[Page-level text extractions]
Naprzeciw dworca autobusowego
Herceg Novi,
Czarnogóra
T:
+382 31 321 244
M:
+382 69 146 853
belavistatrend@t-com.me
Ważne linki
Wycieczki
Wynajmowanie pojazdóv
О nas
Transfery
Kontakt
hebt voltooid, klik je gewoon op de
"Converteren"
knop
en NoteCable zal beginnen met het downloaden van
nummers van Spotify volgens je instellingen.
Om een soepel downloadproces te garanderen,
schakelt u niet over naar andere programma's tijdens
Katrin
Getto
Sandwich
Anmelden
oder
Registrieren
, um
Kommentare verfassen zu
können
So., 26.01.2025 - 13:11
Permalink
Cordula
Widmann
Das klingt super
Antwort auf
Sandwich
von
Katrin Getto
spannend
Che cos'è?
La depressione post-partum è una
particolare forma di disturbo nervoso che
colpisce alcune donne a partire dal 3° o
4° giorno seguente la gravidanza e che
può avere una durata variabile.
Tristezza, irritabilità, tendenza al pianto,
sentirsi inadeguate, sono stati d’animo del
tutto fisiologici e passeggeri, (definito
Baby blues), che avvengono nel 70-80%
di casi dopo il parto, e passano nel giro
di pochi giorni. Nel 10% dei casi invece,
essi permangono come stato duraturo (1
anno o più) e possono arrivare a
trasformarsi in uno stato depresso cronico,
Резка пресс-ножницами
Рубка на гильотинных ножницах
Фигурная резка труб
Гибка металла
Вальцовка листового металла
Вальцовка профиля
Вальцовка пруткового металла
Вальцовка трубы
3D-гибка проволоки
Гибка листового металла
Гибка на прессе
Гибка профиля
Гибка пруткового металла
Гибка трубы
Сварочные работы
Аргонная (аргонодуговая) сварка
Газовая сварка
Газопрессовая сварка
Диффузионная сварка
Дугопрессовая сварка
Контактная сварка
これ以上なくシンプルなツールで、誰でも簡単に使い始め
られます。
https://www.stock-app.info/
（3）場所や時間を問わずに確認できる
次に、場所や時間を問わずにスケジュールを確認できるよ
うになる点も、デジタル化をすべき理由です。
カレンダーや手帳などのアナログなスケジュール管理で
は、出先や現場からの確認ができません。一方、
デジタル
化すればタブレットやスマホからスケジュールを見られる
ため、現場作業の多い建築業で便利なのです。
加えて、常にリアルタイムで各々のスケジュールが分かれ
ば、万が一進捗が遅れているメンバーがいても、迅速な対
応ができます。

Work to complete ▸ Note every line of the entries in which "металла" appears, and copy it down.

Solution for this problem ▸
Гибка металла
Вальцовка листового металла
Вальцовка пруткового металла
Гибка листового металла
Гибка пруткового металла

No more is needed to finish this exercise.